Of course not everything is easy. Direct lenders, albeit P2P lenders or American monoline credit card issuers, face an additional hurdle in assessing customers because we do not have access to the current account. This makes identification and accurate assessment of affordability difficult, and has resulted in RateSetter over-compensating for this weaknesses through the use of other technologies. RateSetter has external links to two of the UKs premier credit reference agencies and business credit rating agencies Graydon and Dunn & Bradstreet. Additionally we use sophisticated identification tools from the likes of CIFAS and tools more commonly used by the telecoms industry’s for anti-fraud. Also having built the entire lending platform in house, we have incorporated a number of additional data matching and fraud avoidance techniques based on our personal industry experience and ongoing iterative learning. It is in the growth of additional data sources and the identifation of fraud where I think RateSetter has grown strongly in the last 18 months, and although a strong history of data helps it is our personal experience and current assessment techniques that are paramount. That said, we continue to identify new sources of data and constantly improve.

Not only do we check a borrower’s credit rating we have introduced affordability checks as well. These ensure a borrower’s repayments are comfortably covered by their disposable income so funds are available to cover unforeseen expenses. Income is an important element of this assessment and is verified in a number of ways, both at the time of application and retrospectively using the Current Account Turnover (CATO) data provided by UK banks to the credit reference agencies. Interestingly this analysis shows that the customer’s self-stated income is not only accurate but often surprisingly modest of their higher true income. RateSetter collects 22 different reasons for loan applications that have been declined, with rejections due to income and affordability representing approximately 11% of this total.
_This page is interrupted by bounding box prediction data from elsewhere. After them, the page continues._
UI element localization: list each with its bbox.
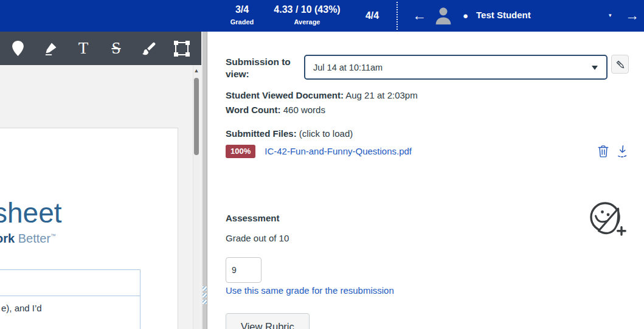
- submission-select-value: Jul 14 at 10:11am: [313, 63, 383, 72]
- submitted-file-link[interactable]: IC-42-Fun-and-Funny-Questions.pdf: [265, 146, 412, 156]
- student-viewed-line: Student Viewed Document: Aug 21 at 2:03p…: [226, 90, 629, 101]
- submission-to-view-label: Submission to view:: [226, 55, 304, 80]
- document-viewer-panel: T S sheet ork Better™: [0, 32, 201, 329]
- document-page: sheet ork Better™ e), and I’d: [0, 128, 178, 329]
- submission-select[interactable]: Jul 14 at 10:11am: [304, 55, 608, 80]
- point-annotation-button[interactable]: [1, 32, 34, 65]
- word-count-label: Word Count:: [226, 105, 281, 115]
- brand-regular-text: Better: [18, 232, 50, 245]
- topbar-separator: [396, 2, 398, 30]
- topbar: 3/4 Graded 4.33 / 10 (43%) Average 4/4 ←…: [0, 0, 644, 32]
- submitted-files-hint: (click to load): [299, 128, 353, 139]
- area-selection-tool-button[interactable]: [165, 32, 198, 65]
- student-viewed-label: Student Viewed Document:: [226, 90, 344, 100]
- average-stat: 4.33 / 10 (43%) Average: [255, 0, 359, 26]
- graded-status-dot-icon: ●: [463, 11, 468, 20]
- strikeout-tool-button[interactable]: S: [100, 32, 133, 65]
- panel-resize-divider[interactable]: [201, 32, 207, 329]
- student-avatar-icon: [432, 4, 455, 27]
- trash-icon: [597, 144, 609, 158]
- grading-panel: Submission to view: Jul 14 at 10:11am St…: [207, 32, 644, 329]
- student-menu-caret-icon[interactable]: ▾: [609, 12, 612, 18]
- brand-bold-fragment: ork: [0, 232, 15, 245]
- edit-submission-button[interactable]: [611, 55, 629, 74]
- submitted-files-line: Submitted Files: (click to load): [226, 128, 629, 139]
- pencil-icon: [615, 59, 626, 70]
- sticker-smiley-icon: [587, 199, 628, 238]
- text-icon: T: [78, 40, 89, 57]
- add-sticker-button[interactable]: [587, 199, 628, 238]
- delete-file-button[interactable]: [597, 144, 609, 158]
- previous-student-button[interactable]: ←: [412, 6, 426, 24]
- document-table-row-empty: [0, 270, 140, 296]
- submission-to-view-row: Submission to view: Jul 14 at 10:11am: [226, 55, 629, 80]
- submitted-files-label: Submitted Files:: [226, 128, 297, 139]
- student-viewed-value: Aug 21 at 2:03pm: [345, 90, 417, 100]
- word-count-line: Word Count: 460 words: [226, 105, 629, 116]
- download-icon: [615, 144, 629, 158]
- speedgrader-app: 3/4 Graded 4.33 / 10 (43%) Average 4/4 ←…: [0, 0, 644, 329]
- view-rubric-button[interactable]: View Rubric: [226, 313, 310, 329]
- student-name: Test Student: [476, 10, 531, 20]
- area-selection-icon: [175, 42, 189, 55]
- document-preview: sheet ork Better™ e), and I’d ▲: [0, 65, 201, 329]
- highlighter-icon: [43, 41, 58, 57]
- highlight-tool-button[interactable]: [34, 32, 67, 65]
- free-text-tool-button[interactable]: T: [67, 32, 100, 65]
- divider-grip-handle[interactable]: [201, 32, 207, 304]
- scrollbar-thumb[interactable]: [194, 78, 199, 155]
- submissions-ratio: 4/4: [358, 6, 387, 21]
- average-value: 4.33 / 10 (43%): [255, 5, 359, 15]
- grade-out-of-label: Grade out of 10: [226, 233, 629, 243]
- brush-icon: [141, 41, 157, 57]
- draw-tool-button[interactable]: [133, 32, 165, 65]
- document-brand-line: ork Better™: [0, 232, 56, 246]
- average-label: Average: [255, 18, 359, 26]
- file-info: 100% IC-42-Fun-and-Funny-Questions.pdf: [226, 145, 412, 158]
- document-scrollbar[interactable]: ▲: [193, 65, 199, 329]
- download-file-button[interactable]: [615, 144, 629, 158]
- pin-icon: [10, 40, 26, 57]
- similarity-score-badge[interactable]: 100%: [226, 145, 255, 158]
- submitted-file-row: 100% IC-42-Fun-and-Funny-Questions.pdf: [226, 144, 629, 158]
- grade-input[interactable]: [226, 257, 261, 283]
- document-headline-fragment: sheet: [0, 196, 62, 229]
- annotation-toolbar: T S: [0, 32, 201, 65]
- next-student-button[interactable]: →: [625, 6, 639, 24]
- use-same-grade-link[interactable]: Use this same grade for the resubmission: [226, 285, 394, 296]
- submissions-ratio-value: 4/4: [358, 11, 387, 21]
- trademark-symbol: ™: [50, 233, 56, 239]
- document-table: e), and I’d: [0, 269, 140, 329]
- assessment-title: Assessment: [226, 213, 629, 223]
- strikethrough-icon: S: [111, 40, 120, 57]
- file-actions: [597, 144, 629, 158]
- document-body-fragment: e), and I’d: [0, 296, 140, 313]
- word-count-value: 460 words: [283, 105, 325, 115]
- scroll-up-arrow-icon[interactable]: ▲: [193, 68, 199, 74]
- select-caret-icon: [592, 66, 598, 70]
Despite the extensive automated collection of data from multiple sources, RateSetter continues to prefer to make the majority of final loan approval decisions manually. This allows us to avoid the “computer says no” simplicity, and be sure the customer understands the loan functionality and can afford it. Making contact with the customer allows us to build the relationship and better understand their ongoing needs.

RateSetter also makes extensive use of data with the newly formed ‘Insight’ team having direct “mirrors” onto all of the customer data from applications, credit checks, affordability checks, pricing, approval, payment performance through to possible collections and default. The databases have been built from scratch and provide a detailed “customer” overview, helping RateSetter avoid some of the data access and cross-product issues that the traditional banks have where departments often operate in silos. All this access gives us a more holistic view of an individual.

As much as our default ratio is one of the lowest in the industry (and have the largest Provision Fund of its type globally) we have seen the lessons learnt by overly complacent banks in the crisis and are alert to the very real threat of rising default rates. To ensure our Provision Fund has sufficient funds we implement regular scenario testing to identify the coverage ratios as reported on the web page; currently showing an excess of 68% to what is actually expected to be prudently required. Our scenario tests include modelling performance based on Equifax ratings, actual performance, recent collections roll-rates and cure-rates and two “apocalyptic” scenarios that imagine the peak bad debt levels enjoyed in 2009 as a result of the global crisis persists for the next 5 years.

It is precisely this openness combined with a focus on transparency through data that has led us, and peer-to-peer lenders in general, to enjoy such high levels of trust from consumers, which, in turn, has driven our growth.